Tags: health and vegetables, raw vegetables, salads, vegetables
Silence Dogood here. One of my pet peeves is people telling us not to eat various veggies because they’re not packed with nutrients. In an era when Americans are fighting an obesity epidemic and the most-consumed vegetable in America is the French fry, this is ludicrous, harmful, and just plain wrong. So I was really steamed (so to speak) when I turned on the computer this morning and saw that Yahoo! had highlighted an article from SELF magazine under the head “Top 3 Worst Veggies.”

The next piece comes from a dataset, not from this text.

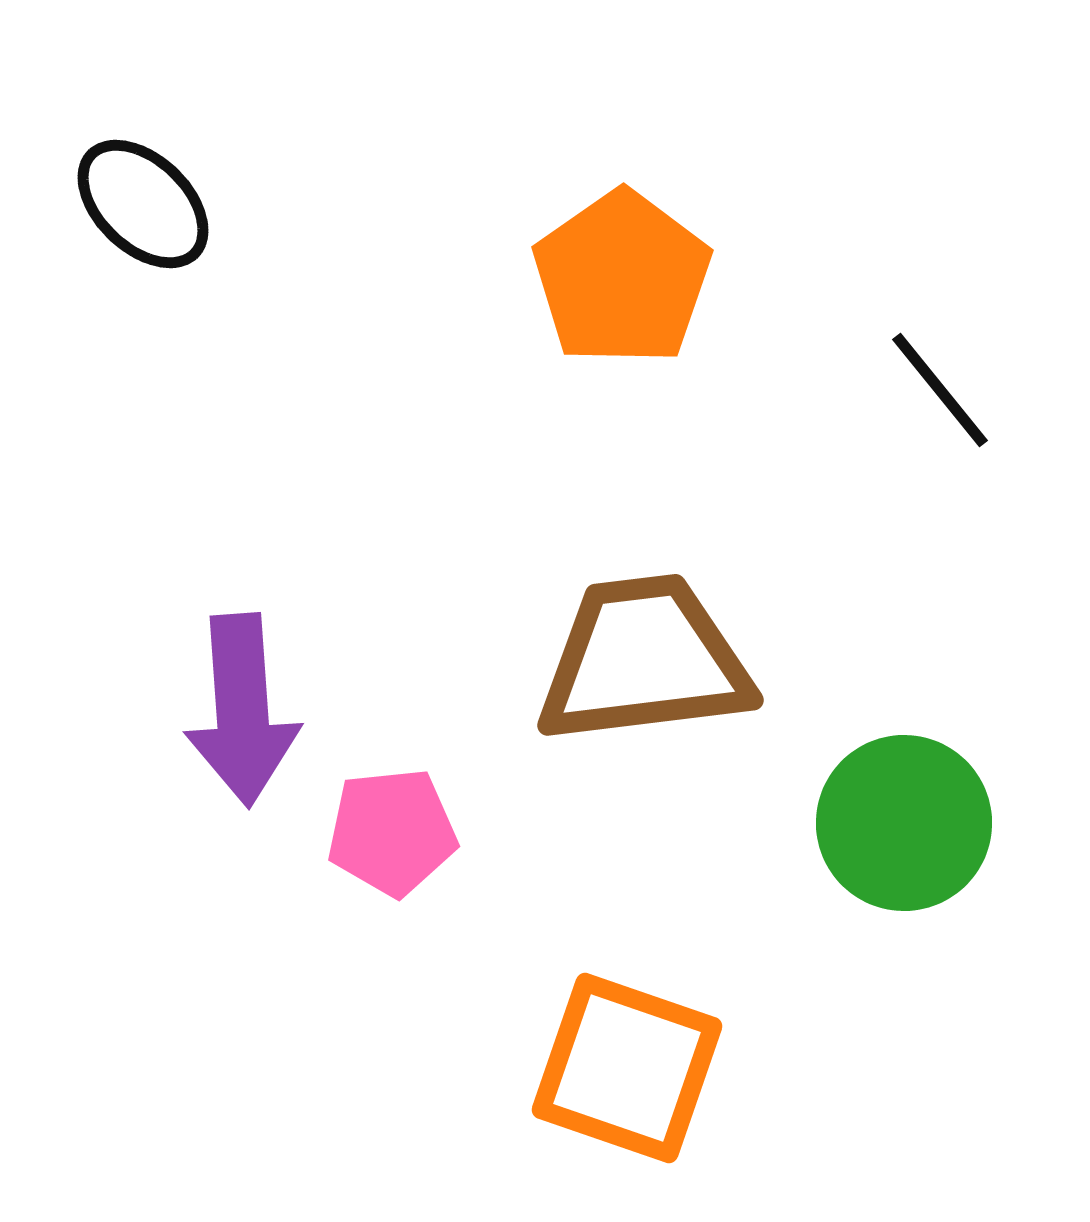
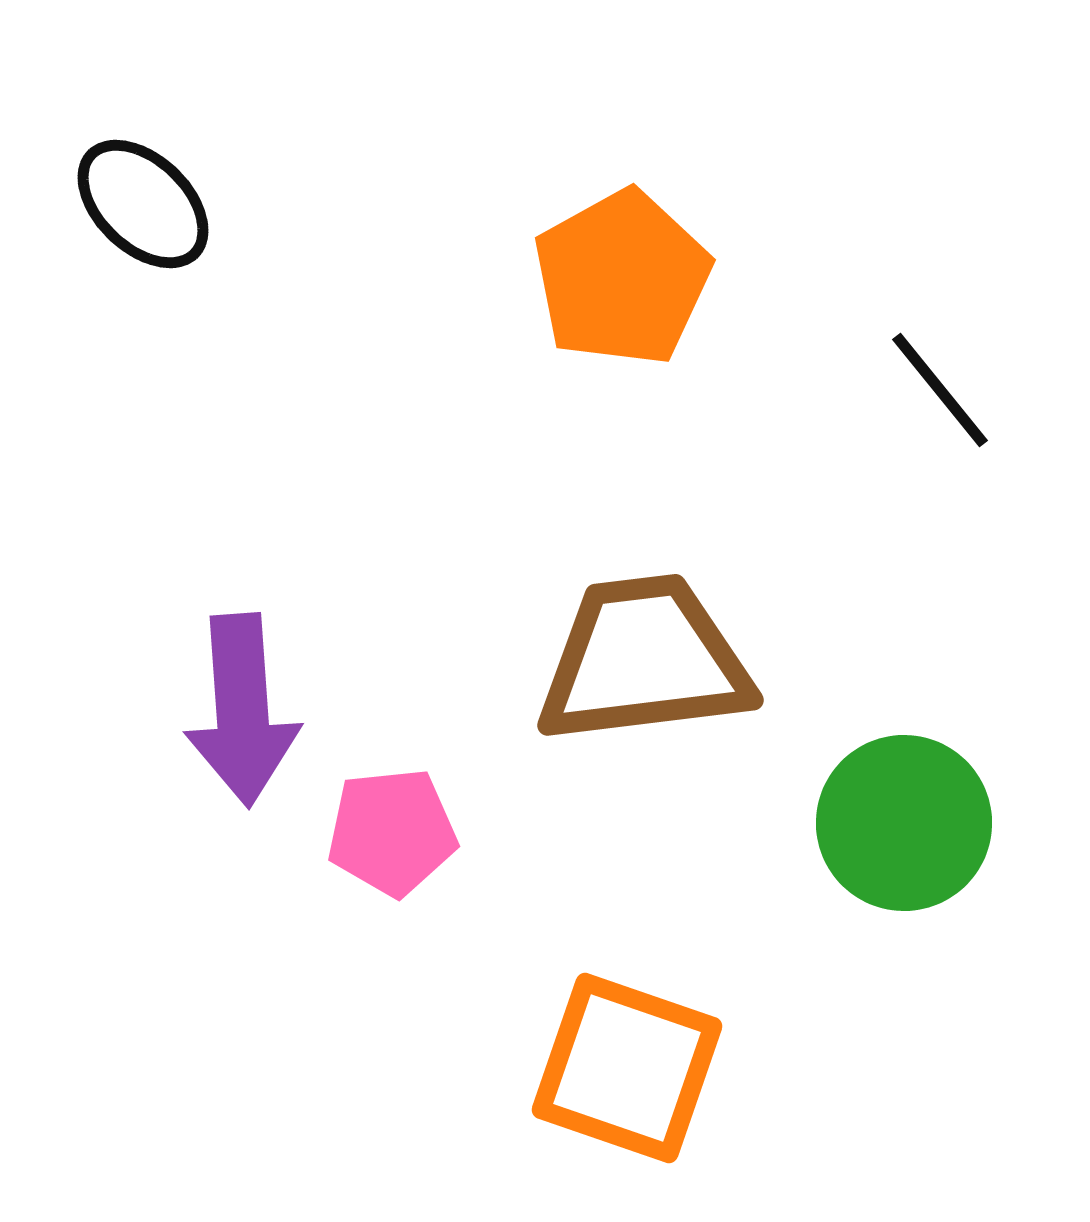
orange pentagon: rotated 6 degrees clockwise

The three that had ended up on the list were celery, cucumbers, and Iceberg lettuce. And of course there are plenty of other contenders, from zucchini to radishes. But let’s confine ourselves to the three featured in the story. Celery has 6—count them, 6—calories per 8-ounce piece of stalk, plus tons of fiber and water. In other words, it fills you up, not out. Cukes pack a whopping 16 calories in an entire cup of slices, plus tons of water. And the endlessly demonized Iceberg lettuce provides tons of satisfying crunch and hydrating water for, guess what, pretty close to zero calories per serving.

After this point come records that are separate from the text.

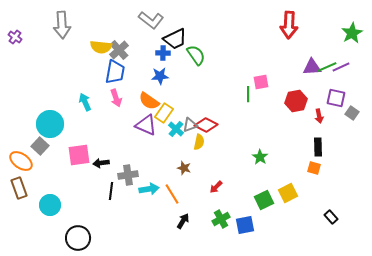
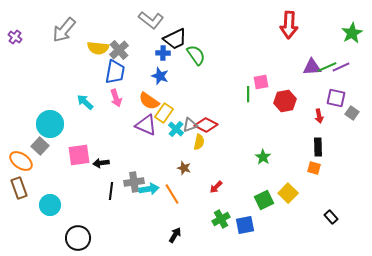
gray arrow at (62, 25): moved 2 px right, 5 px down; rotated 44 degrees clockwise
yellow semicircle at (101, 47): moved 3 px left, 1 px down
blue star at (160, 76): rotated 24 degrees clockwise
red hexagon at (296, 101): moved 11 px left
cyan arrow at (85, 102): rotated 24 degrees counterclockwise
green star at (260, 157): moved 3 px right
gray cross at (128, 175): moved 6 px right, 7 px down
yellow square at (288, 193): rotated 18 degrees counterclockwise
black arrow at (183, 221): moved 8 px left, 14 px down
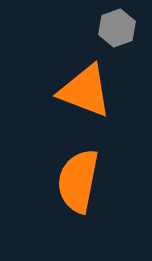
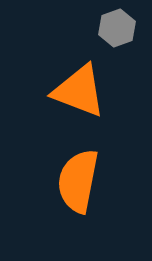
orange triangle: moved 6 px left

Not that I have a bad thing to say about the author’s suggestions for substitutions: carrots, purslane, and Romaine lettuce. I love carrots. I’ve never actually eaten purslane, but I noticed a purslane plant growing as a weed in our neighbor’s vegetable bed the other day and was thinking about swiping it to add to one of our salads along with that other nutritious weedy green, baby lamb’s-quarters.
And our friend Ben and I adore Romaine lettuce and include it in all our salads, though I confess I was dumbfounded to see the author’s suggestion that you should substitute a “wedge” of Romaine for a wedge of Iceberg in a classic blue cheese crumble. I would very much like to see the author produce a wedge from a head of Romaine lettuce! Far better to use whole leaves in a luscious Caprese salad with sliced ripe tomatoes, fresh mozzarella, fresh whole basil leaves, sliced scallions, a drizzle of extra-virgin olive oil and a sprinkling of good salt. If you’re craving the classic blue cheese wedge, stick to Iceberg.
But I digress. Let’s make a salad out of the three proscribed vegetables. Tear or cut up a head of Iceberg, slice those cukes and celery stalks. Toss in chopped scallions, sliced radishes, and a few cherry tomatoes if you’d like to add more flavor, savor and crunch. Add your favorite fresh or dried herbs (we love basil, thyme and mint in salads), a squeeze of lemon or lime or a splash of balsamic (or your favorite) vinegar, a grind of black or lemon pepper, a few drops of extra-virgin olive oil, and a sprinkling of sea salt, Himalayan rock salt, or RealSalt to taste. Toss everything well, and fill your bowl.
Eat up! You’ll be getting tons of flavor, fiber and satisfaction for less than 100 calories a delicious, filling bowlful. Sure beats a 1500-calorie serving of oily fries, don’t you think?